We attended a friend’s wedding back home about two weekends ago. I planned on making a small vacation out of it and stretched out my time there for five days. I got in Wednesday, and Stan would come in by Friday evening. Right when the plane touched down at Hartsfield-Jackson, a familiar feeling washed over me. A forgotten familiarity becomes funny after not having it, doing without it, or moving on. Faces, places, habits, feelings. You become aware of what you already knew so well.

A good friend, the brother I never had, picked me up and drove me to our family’s restaurant to eat dinner with my mom, dad, grandparents, aunt, and sisters. The restaurant looked bigger than I remembered. The food tasted even more succulent. I talked with my oldest sister until my mom scolded us to stop and engage with the entire family. Haha. I love talking with my sisters. I rode home with my oldest and youngest sister, stopped by the big Barnes and Noble right by our house to pick up The Scarlet Letter for my youngest sister. All familiar spaces. Large spaces. I met up with a girlfriend for brunch and sat leisurely and lazily outside for hours, eating and talking. It was so quiet, so easy, so safe. I slept in the same bed in the same bedroom that I grew up in, by myself, even closing the door and watching an episode of Glee in bed on my laptop before falling asleep.

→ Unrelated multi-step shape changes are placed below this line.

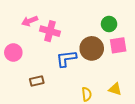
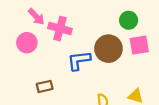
pink arrow: (30, 21) -> (36, 17), turned -112
pink circle: (13, 52) -> (27, 43), moved

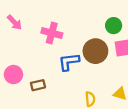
pink arrow: (36, 17) -> (15, 22), moved
pink circle: (27, 43) -> (13, 75), moved

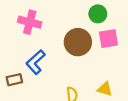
blue L-shape: (69, 62) -> (36, 62), moved, turned -35

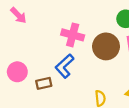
pink cross: (30, 22) -> (73, 35), moved

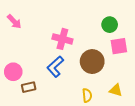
brown circle: (106, 46) -> (92, 62), moved
brown rectangle: (44, 83) -> (29, 87), moved

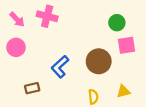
pink cross: (62, 39) -> (47, 16), moved
pink circle: (13, 72) -> (16, 47), moved
yellow triangle: (116, 90) -> (123, 91), turned -32

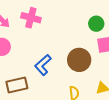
brown rectangle: (32, 88) -> (17, 85), size x1.5

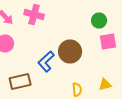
brown circle: (79, 60) -> (70, 52), moved

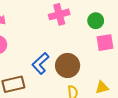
pink cross: (34, 14) -> (59, 14), moved, turned -30
brown circle: (70, 52) -> (68, 65), moved

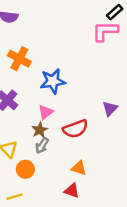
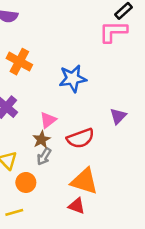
blue star: (53, 81) -> (73, 78), moved
orange triangle: (79, 168) -> (84, 181), size x1.6

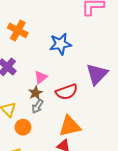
purple triangle: (118, 116) -> (97, 74), size x1.6
orange triangle: (84, 181) -> (70, 126), turned -30

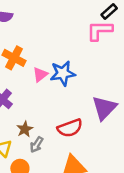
pink triangle: (41, 77) -> (40, 74), moved
brown star: (35, 93) -> (25, 129), moved

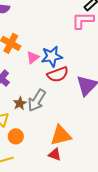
red semicircle: (70, 128) -> (58, 74), moved
gray arrow: (37, 145) -> (37, 100), moved, size x1.6

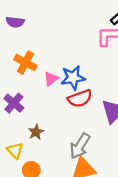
gray arrow: (37, 100) -> (80, 146), moved

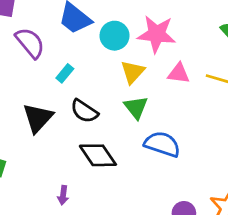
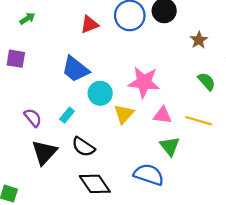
cyan circle: (115, 36) -> (100, 93), moved
purple semicircle: (30, 43) -> (33, 118), moved, size x0.7
green triangle: (136, 107) -> (170, 146), moved

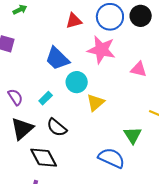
pink star: (144, 82) -> (101, 50), moved
pink triangle: (162, 115) -> (139, 69), moved
black diamond: (95, 184) -> (44, 158), moved

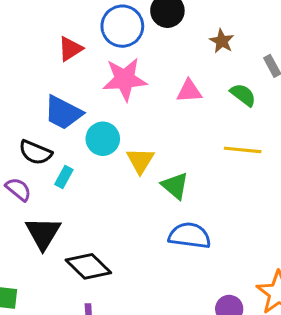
black semicircle: (57, 127) -> (35, 152), moved
green triangle: (133, 135) -> (175, 186), moved

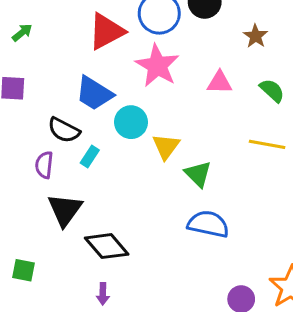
red triangle: (70, 49) -> (106, 31), size x1.5
pink star: (125, 79) -> (157, 66), turned 30
purple semicircle: (18, 189) -> (44, 165), turned -128

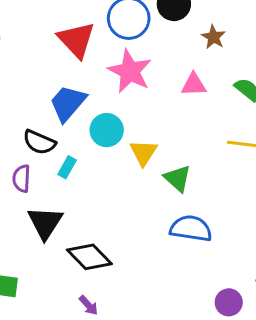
red triangle: (106, 31) -> (76, 40), turned -42
brown star: (255, 36) -> (213, 37), moved
blue trapezoid: (94, 93) -> (68, 103), turned 102
purple arrow: (103, 294) -> (89, 305), turned -40

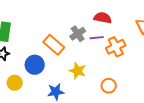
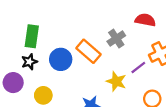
purple line: (97, 38) -> (138, 68), moved, turned -32
blue circle: (35, 65) -> (61, 59), moved

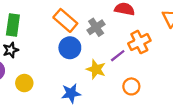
orange rectangle: (88, 51) -> (65, 20), moved
blue circle: (61, 59) -> (70, 48), moved

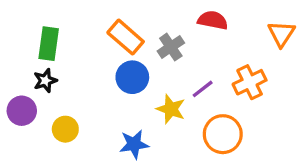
orange cross: (139, 42) -> (250, 82), moved
orange circle: (131, 86) -> (223, 134), size x1.5

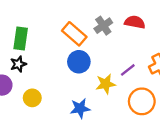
gray cross: (171, 47) -> (103, 26), moved
yellow star: (171, 109) -> (106, 84), turned -30

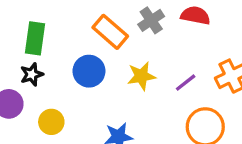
blue circle: (79, 62) -> (89, 71), moved
yellow star: (106, 84) -> (141, 76), moved

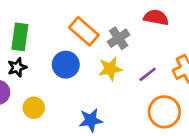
gray cross: (151, 20) -> (119, 38), moved

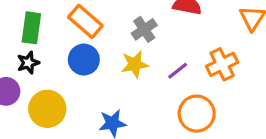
orange rectangle: (84, 31) -> (85, 21), moved
yellow circle: (34, 108) -> (47, 109), size x1.5

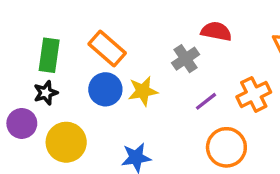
gray cross: (144, 29) -> (186, 59), moved
yellow star: (135, 64) -> (143, 91), moved

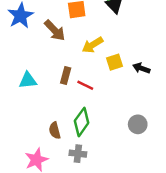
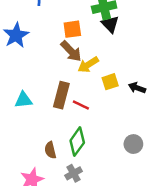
brown arrow: (55, 30) -> (71, 51), moved
brown rectangle: (66, 76) -> (61, 95), size x1.5
gray cross: (78, 154) -> (74, 173), turned -35

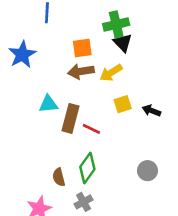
brown arrow: (71, 51) -> (81, 71), turned 125
yellow arrow: (88, 65) -> (111, 73), moved
cyan triangle: (23, 100) -> (48, 104), moved

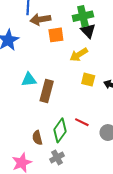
brown arrow: (81, 71) -> (40, 19), moved
yellow square: (123, 104) -> (88, 80), turned 32
red line: (91, 129) -> (82, 122), moved

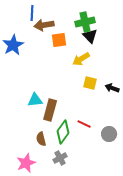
cyan triangle: (29, 80) -> (35, 100), moved
brown rectangle: (47, 91) -> (50, 110), moved

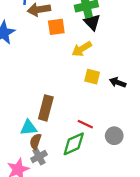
cyan triangle: (35, 100) -> (28, 128), moved
green diamond: (63, 132) -> (74, 144), moved, turned 30
brown semicircle: (41, 139) -> (35, 142), turned 32
gray cross: (60, 158) -> (39, 157), moved

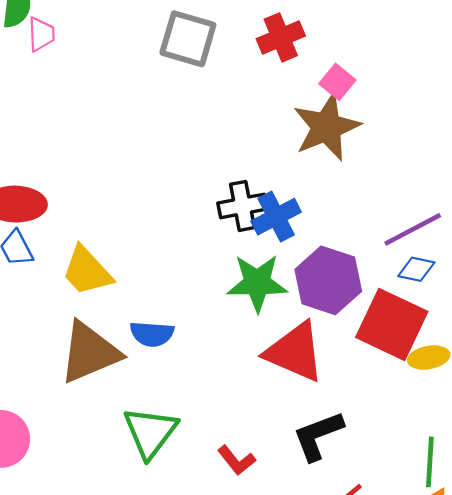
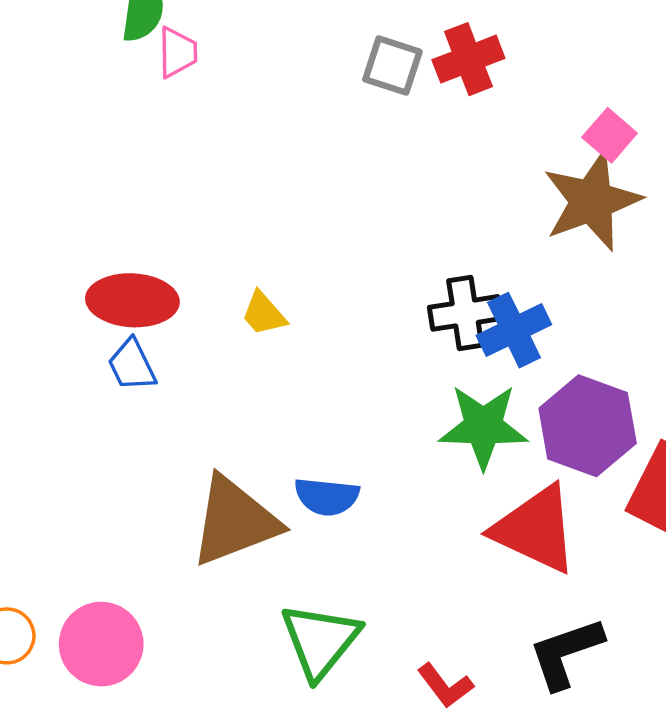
red cross: (281, 37) -> (468, 59), moved
gray square: (188, 39) -> (392, 65), size x0.7
yellow trapezoid: (87, 271) -> (264, 314), moved, size x0.6

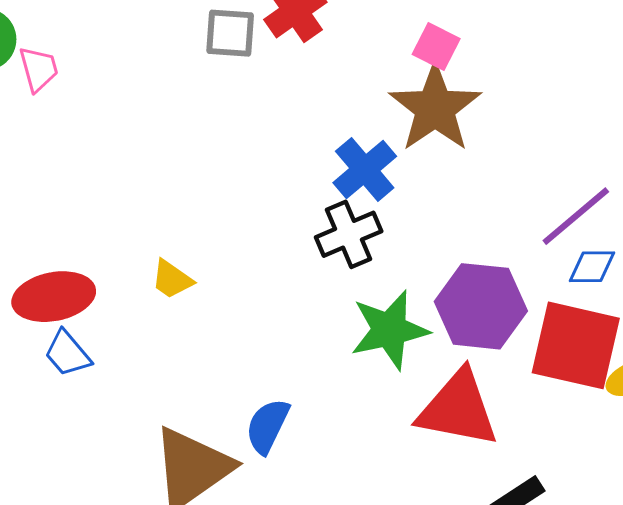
blue cross: (514, 330) -> (365, 170), moved
blue semicircle: (327, 497) -> (268, 426), turned 124

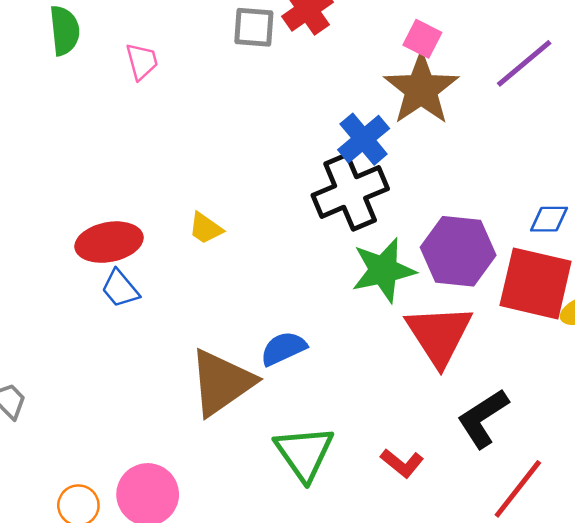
pink trapezoid: (39, 69) -> (142, 61), moved
purple line: (576, 216) -> (524, 63), moved
black cross: (349, 234) -> (350, 192), size x1.4
red triangle: (458, 409) -> (439, 335), turned 46
blue semicircle: (268, 426) -> (283, 348), turned 39

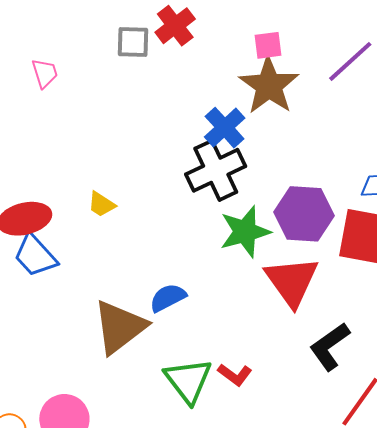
pink square: (422, 39) -> (268, 45), turned -32
blue trapezoid: (120, 289) -> (35, 256), size x1.4
red L-shape: (402, 463) -> (235, 375), moved

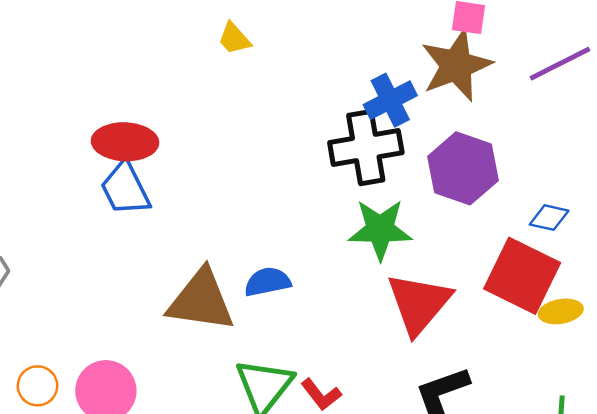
yellow trapezoid: (101, 204) -> (234, 39), moved
purple hexagon: (304, 214) -> (463, 168), moved
brown triangle: (120, 327) -> (201, 301), turned 30

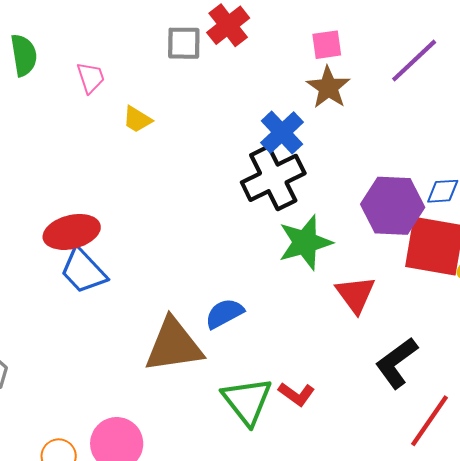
brown star: (456, 65) -> (328, 87), size x0.7
purple hexagon: (463, 168) -> (393, 206), moved
red triangle: (419, 303) -> (355, 294), size x0.7

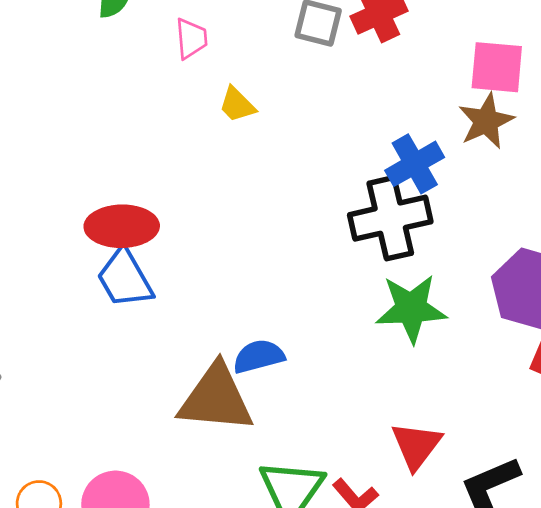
pink square: (327, 45) -> (497, 67), size x1.4
red triangle: (355, 294) -> (416, 446), moved
blue semicircle: (224, 313) -> (259, 356), moved

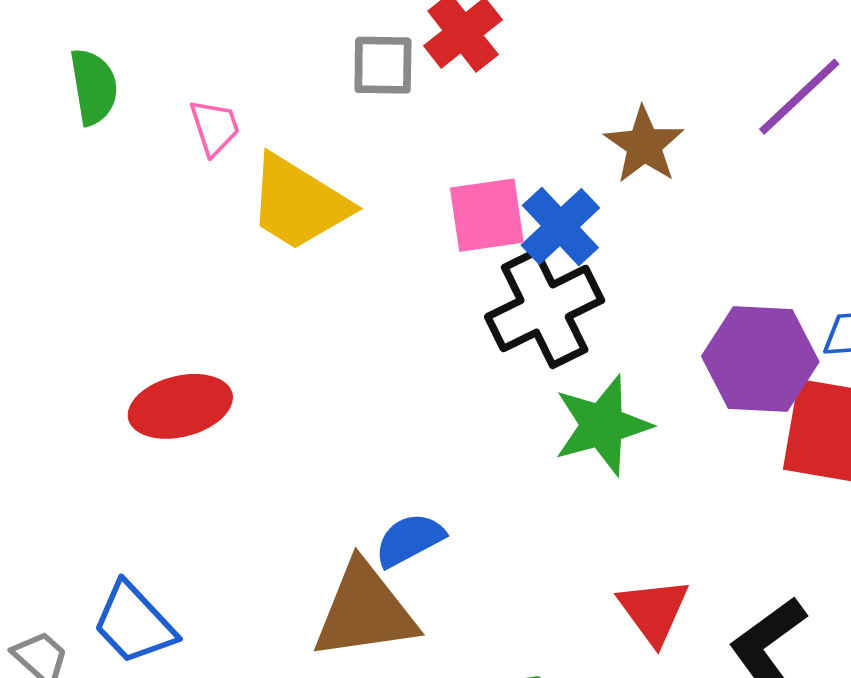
pink square: (497, 67) -> (487, 215), moved
yellow trapezoid: (237, 105) -> (299, 203), size x2.0
blue trapezoid: (125, 278) -> (134, 623), moved

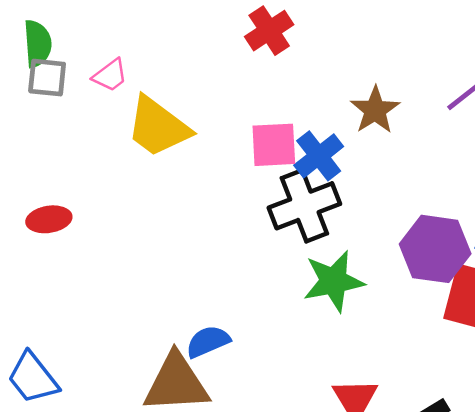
gray square: (383, 65) -> (47, 78), moved
pink trapezoid: (215, 127) -> (110, 75), turned 66
red ellipse: (180, 406) -> (49, 219), moved, size x0.7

I called Stan and told him I felt like I did pre-engagement years. He told me not to get used to it and hung up. Haha.

I think I just realized how comfortable I was. How comfortable the suburbs are or a certain way of life can be. How self-absorbed and selfish I can become with my time and space. I couldn’t get used to it. I mean, I want to, but I can’t. I want a lot of things. Ben Rector sings in Song for the Suburb:

Pretty cars and pretty houses
Pretty people on parade
If this dream is what you’re after
Then dreaming is where you’ll stay.

There’s so much that I want and envy and covet. And when I say I can’t want it, I don’t mean it to sound like a rule or regulation. I think this is a misconception about believers. And believers have this misconception. I have this misconception that if I am a believer, I should do and say certain things and live a certain way. Like never experience pleasure or never enjoy gifts. Or, like, live in sack cloth and eat locusts. No. I really don’t know what to think about rich Christians, and I frankly don’t think I’d assert my opinion about it at this point. I’ve seen really successful, God-fearing, God-breathed examples of this, and I’ve seen horrendous ones, too. I think if I start wanting this comfortable lifestyle, though, I have to question why I want it. And I think if I question why I want it, I’d find out that I think it’d make me happier than I am now. I’d feel safe and secure and comfortable. This status quo. This American Dream (which, sidenote, is the Asian American Dream any better or any worse?).

I was extremely blessed this week to hear words of Truth spoken about this. I think the realization of how comfortable life can be, and the ways I unwittingly and deliberately strive for the status quo, the ways I seek and desire comfort and security — I have to question if I believe God is more than enough. I have to question if I believe He is my portion in plenty and in want. If I am uncomfortable, broken, shaken, afraid — I have to question if I believe God is still God and He is still good.

So, we flew back to Chicago late Sunday evening and both of us had to be at work really early Monday morning. I trekked through the week feeling sluggish and just thinking about things. All I can think to say now is I’m starting to be thankful for the challenges I’m faced with. Really thankful.